TASK DIRECTIONS>
Output exactly the lines from the one with "или на email" through the last line of the data below, both included, and nothing more.

EXTRACTED INFORMATION>
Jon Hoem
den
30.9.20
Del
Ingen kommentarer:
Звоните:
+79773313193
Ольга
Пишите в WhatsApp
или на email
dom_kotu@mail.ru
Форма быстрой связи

TASK RESULT>
или на email
dom_kotu@mail.ru
Форма быстрой связи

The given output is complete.